Картошка есть и луку найти нетрудно в лагере, но где раздобыть жиру, да еще гусиного, когда каратели второй месяц душат партизан в голодной блокаде?..
— Ты меня извини, Андрюша, что тревожу тебя разными просьбами… Больная я…
А он улыбается. Эх, кому горе, а кому — веселье…
— Марья, это не болезнь. Это хорошо!.. А жиру гусиного я тебе достану…
Крибуляк на целые сутки где-то запропал и вернулся к утру, усталый и довольный. Из кармана шинели он вынул осторожно, как некую драгоценность, бутылку-трехчетвертку, торжественно передал ей. Вынула пробку, понюхала — он, гусиный. Душистый, вкусный!
Приготовила желанную еду. Может, впервые за эти месяцы и поела как следует, душу свою ублажила. Подумала: теперь трехчетвертки недели на две хватит, — вот и поддержу здоровье, а то совсем как ветка сухая стала.
Однако второй-то раз попробовать полюбившуюся еду и не пришлось. Зима залютовала — что ни день, то обмороженные в лагере. А чем спасаться обмороженным, как не гусиным жиром? Тому ложку, тому — пол-ложки, а как не дать? Жалко ребят. Жиру-то дашь чуть, а глядишь, и уши целы, и побелевшие щеки зарумянились, и руки перестало ломить. Идут к Марье Ивановне, ну словно бы у нее лазарет. Жиру в бутылке все меньше. Под конец забоялась, а вдруг ее черт попутает и она переведет остатки жира на картошку, — тогда пропало драгоценное лекарство. Самонина понесла трехчетвертку фельдшеру.

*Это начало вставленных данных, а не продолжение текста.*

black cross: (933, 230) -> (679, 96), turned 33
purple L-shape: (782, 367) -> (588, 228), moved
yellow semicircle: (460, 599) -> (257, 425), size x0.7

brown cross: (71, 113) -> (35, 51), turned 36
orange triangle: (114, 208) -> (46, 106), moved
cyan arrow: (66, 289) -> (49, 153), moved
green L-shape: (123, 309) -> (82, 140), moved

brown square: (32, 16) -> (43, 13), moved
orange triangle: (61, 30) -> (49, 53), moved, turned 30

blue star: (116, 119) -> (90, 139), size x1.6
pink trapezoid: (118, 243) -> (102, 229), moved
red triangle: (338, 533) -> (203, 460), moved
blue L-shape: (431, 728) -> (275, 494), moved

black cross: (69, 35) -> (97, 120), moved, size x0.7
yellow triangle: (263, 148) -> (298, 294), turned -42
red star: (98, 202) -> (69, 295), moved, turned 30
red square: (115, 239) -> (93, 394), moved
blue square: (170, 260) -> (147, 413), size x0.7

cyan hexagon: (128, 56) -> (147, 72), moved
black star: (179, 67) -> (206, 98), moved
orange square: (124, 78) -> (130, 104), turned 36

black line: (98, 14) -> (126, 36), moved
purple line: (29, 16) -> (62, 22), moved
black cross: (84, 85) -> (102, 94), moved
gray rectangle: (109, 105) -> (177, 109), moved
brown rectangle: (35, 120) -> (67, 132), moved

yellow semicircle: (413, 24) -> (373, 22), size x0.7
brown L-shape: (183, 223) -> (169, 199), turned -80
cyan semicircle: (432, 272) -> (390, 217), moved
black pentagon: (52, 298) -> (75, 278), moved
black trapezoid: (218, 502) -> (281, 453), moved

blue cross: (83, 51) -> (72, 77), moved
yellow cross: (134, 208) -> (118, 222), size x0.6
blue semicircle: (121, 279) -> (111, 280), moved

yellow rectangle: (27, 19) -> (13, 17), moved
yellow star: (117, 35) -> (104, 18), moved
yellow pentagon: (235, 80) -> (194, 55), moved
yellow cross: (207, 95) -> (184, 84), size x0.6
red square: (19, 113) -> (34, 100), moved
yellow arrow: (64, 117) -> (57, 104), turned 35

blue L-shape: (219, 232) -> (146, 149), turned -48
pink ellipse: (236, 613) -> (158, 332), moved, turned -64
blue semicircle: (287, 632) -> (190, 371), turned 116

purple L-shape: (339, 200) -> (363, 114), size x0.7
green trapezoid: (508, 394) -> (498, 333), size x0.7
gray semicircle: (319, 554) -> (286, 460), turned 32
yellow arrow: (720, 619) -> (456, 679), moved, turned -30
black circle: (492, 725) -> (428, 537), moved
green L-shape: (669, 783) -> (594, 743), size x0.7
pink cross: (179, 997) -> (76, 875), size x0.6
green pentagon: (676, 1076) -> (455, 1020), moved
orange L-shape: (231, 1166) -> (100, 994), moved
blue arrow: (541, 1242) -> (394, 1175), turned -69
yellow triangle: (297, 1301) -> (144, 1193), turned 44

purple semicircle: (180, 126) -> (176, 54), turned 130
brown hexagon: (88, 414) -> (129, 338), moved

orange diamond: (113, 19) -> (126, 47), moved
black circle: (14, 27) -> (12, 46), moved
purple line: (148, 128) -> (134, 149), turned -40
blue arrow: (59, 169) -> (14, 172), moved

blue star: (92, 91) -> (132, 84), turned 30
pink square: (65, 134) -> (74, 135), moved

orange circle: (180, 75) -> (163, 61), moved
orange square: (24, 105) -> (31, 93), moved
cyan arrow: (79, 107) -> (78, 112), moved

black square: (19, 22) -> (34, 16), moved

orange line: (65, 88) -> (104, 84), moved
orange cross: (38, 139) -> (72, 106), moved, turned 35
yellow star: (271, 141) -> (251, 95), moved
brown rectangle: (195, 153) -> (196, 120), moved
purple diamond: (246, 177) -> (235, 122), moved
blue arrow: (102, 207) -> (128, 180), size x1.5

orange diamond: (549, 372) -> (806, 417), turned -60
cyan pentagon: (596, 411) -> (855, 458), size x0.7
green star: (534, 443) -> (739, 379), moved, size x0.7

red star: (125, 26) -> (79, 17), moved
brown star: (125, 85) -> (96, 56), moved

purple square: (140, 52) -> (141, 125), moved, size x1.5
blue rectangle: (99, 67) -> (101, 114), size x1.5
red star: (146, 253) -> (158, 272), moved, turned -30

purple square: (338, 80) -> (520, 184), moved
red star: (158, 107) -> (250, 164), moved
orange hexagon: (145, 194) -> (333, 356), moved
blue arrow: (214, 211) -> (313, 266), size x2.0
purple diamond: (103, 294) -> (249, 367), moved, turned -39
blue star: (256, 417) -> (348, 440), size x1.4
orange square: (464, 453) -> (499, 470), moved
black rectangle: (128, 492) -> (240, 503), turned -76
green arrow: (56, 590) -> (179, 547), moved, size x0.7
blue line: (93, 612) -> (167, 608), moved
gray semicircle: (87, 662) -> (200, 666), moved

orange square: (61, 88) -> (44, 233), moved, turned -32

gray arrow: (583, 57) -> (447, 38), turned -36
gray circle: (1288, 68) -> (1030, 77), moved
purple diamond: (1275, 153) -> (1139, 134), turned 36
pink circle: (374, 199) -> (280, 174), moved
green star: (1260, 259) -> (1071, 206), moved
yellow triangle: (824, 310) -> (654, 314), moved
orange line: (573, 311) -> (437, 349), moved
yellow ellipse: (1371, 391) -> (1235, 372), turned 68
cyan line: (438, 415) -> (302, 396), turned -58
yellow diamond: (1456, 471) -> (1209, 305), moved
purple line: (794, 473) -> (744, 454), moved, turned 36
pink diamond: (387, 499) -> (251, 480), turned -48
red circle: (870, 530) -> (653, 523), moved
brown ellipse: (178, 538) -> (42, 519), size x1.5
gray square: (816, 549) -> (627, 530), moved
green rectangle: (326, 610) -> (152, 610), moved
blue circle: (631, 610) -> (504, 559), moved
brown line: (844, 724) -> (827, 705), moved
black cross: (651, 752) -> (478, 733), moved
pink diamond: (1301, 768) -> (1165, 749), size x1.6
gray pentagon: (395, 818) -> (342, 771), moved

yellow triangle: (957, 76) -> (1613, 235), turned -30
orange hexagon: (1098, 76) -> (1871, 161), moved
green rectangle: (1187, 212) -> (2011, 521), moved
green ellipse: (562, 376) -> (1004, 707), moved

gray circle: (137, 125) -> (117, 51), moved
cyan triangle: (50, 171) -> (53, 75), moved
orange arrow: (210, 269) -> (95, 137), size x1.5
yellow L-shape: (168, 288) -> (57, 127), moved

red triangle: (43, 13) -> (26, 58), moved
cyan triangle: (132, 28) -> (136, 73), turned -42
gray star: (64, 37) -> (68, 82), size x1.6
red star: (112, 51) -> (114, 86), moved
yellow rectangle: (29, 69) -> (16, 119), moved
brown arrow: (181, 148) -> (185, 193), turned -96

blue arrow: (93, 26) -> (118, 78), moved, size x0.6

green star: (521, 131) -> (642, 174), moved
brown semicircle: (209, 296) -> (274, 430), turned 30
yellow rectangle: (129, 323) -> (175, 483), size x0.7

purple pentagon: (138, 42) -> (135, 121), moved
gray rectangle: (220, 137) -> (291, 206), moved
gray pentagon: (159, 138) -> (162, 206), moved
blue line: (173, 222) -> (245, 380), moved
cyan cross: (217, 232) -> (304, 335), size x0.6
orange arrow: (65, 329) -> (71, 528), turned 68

— Возьмите, пожалуйста!.. Я знаю, у вас нечем обмороженных лечить.
Фельдшер подержал, подержал бутылку в своих руках и отдал обратно.
— Нет, держите его у себя… У вас оно будет целее!.. А тут еще кто-нибудь с хлебом его поест…
Так и ходили к ней обмороженные, пока бутылка не опустела.
Оказывается, у Санфирихи тоже была четвертушка гусиного жира, она отлила немного и больше не дала ни капли.
— А чем я весной сапоги буду мазать!..
Когда немного потеснили карателей от Хинельских лесов, партизанский врач выполнил свое обещание. В сопровождении Крибуляка он привез Марью Ивановну в лесной поселок на Брянщине, расположенный километрах в тридцати от лагеря. Врачиха скрывалась у одного из подпольщиков — чернявая, пожилая, Руфой Борисовной звать. Она осмотрела Самонину и неожиданно для нее сказала с доброй, обнадеживающей улыбкой:
— Ну что ж, милочка, все хорошо!
— Как это все хорошо, если я болею! — возмутилась разведчица.
— Так вы не знаете, что с вами?! Вы беременны!.. Да у вас же скоро будет первое движение плода!..
— Какого плода! — не унимается Марья Ивановна. — Да что вы говорите! Я с первым мужем восемь лет прожила — ребенка не было. А с этим мне всего-то удалось две ночи провести — откуда же ребенку взяться?!